The Maritime Museum of the Atlantic
While not dedicated to Titanic, this waterfront museum has the largest amount of wooden artifacts from the ship. I’ve been to many museums and exhibits memorializing this event, but Halifax’s museum is the most sobering.
Other museums celebrate the engineering marvels, or the décor, but the Maritime Museum cuts right to the bone. Its story is one of a town forced to take part in the tragedy.
It’s almost hard to stomach reading the newspaper clippings from back then. Gruesome details of young men pulling bodies from the water are explained in the detailed language of an era when life appeared more fragile and death inescapable. They don’t shy away in word or in picture; the grim impact on the rescue crews is obvious.
On display were items pulled from the wreckage: a wooden deck chair, a balustrade of the grand staircase, a pair of toddler’s shoes.
I stared at the weathered deck chair, and imagined men and women strolling past it, deciding perhaps that it was far too cold to sit outside. It likely would’ve been collapsed that night. How did it come to be open? Did an exhibit curator open it for the display? Or did a passenger unfold it to make a life raft before the freezing conditions extinguished her?
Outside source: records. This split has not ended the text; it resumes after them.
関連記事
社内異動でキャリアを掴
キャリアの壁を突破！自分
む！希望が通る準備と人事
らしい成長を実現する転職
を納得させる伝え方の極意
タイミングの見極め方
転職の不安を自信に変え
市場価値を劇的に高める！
It’s crushing. I still can’t understand why I am compelled to follow this trail. Every year from April 10th – 15th, I am aware of the ship’s sailing. Every year I hope for a different outcome, as if the crossing was happening in real time. I feel powerless and yet I want to scream into the wormhole of history that they “need more lifeboats!” or better, “don’t press on into the ice fields!” But I am powerless.
Fairview Cemetery
Absorbing the museum’s account of Titanic’s dreadful aftermath, it was imperative that I pay my respects to the victims. These ghosts weren’t done with me. It’s hard to know who’s chasing whom at this point.
Fairview Cemetery is right in town, within sight distance of the Atlantic Ocean, where the majority of those that perished remain. Of the 150 bodies laid to rest in Nova Scotia, 121 of them are buried at Fairview Cemetery.
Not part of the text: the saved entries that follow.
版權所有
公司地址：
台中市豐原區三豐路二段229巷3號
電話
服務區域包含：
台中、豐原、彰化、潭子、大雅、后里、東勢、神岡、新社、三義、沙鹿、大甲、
Identical headstones purchased by the White Star Line sit side-by-side here. Many simply acknowledge the unknown person below with the ship’s own date of passing, April 15, 1912. Families that later identified their relatives commissioned personalized headstones.
Though the day had begun in a burst of sunshine, an appropriately moody fog blocked it out by the time I arrived. Two buses brought a crowd of tourists that scattered themselves across the grave site. Immediately I wanted to chase them away like a child chases a flock of pigeons in the park. It was too many people at once congregated on top of graves. I wanted them to be quiet, to leave or at least appear more thoughtful.
Of course this wasn’t fair, for I too, am nothing but a tourist. None of my family were buried here, I have no ownership whatsoever of this tragedy. I just carry this inexplicable draw to visit every port Titanic docked in, see every artifact recovered, and absorb every detail of its story as if it will make a difference.
I waited until the last tour group left. I read each monument and tribute. There’s beloved husband Herbert Cave and 19 month-old Sidney Leslie Goodwin (whose shoes are in the museum). There’s even a J Dawson. In truth, this was not Leonardo DiCaprio’s Jack, but a 23-year-old from Dublin who worked on the boat and went down with it.
I see you.
As the memorial of the sinking comes around this year, I once again wonder why on earth I can’t let it go without marking it, hour by sinking hour. Coming to Halifax brought me face to face with the final tragic piece of the story. The end of a journey to America for many that had hoped it was just the beginning. But now I know their names, and in that small way, these ghosts are no longer strangers.
Have you ever been compelled to travel somewhere? Why?